For the word "Anmachholz", work out how many lines in the records below contain it and state that count alone.

»»

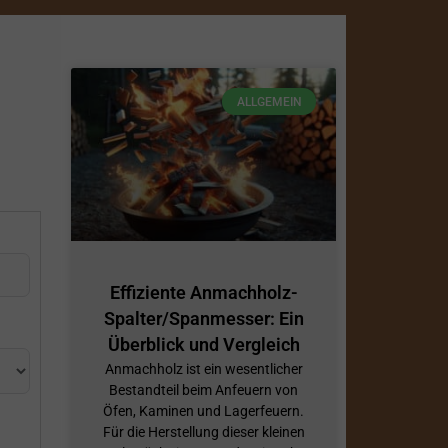
ALLGEMEIN
Effiziente Anmachholz-
Spalter/Spanmesser: Ein
Überblick und Vergleich
Anmachholz ist ein wesentlicher
Bestandteil beim Anfeuern von
Öfen, Kaminen und Lagerfeuern.
Für die Herstellung dieser kleinen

««

Output. 2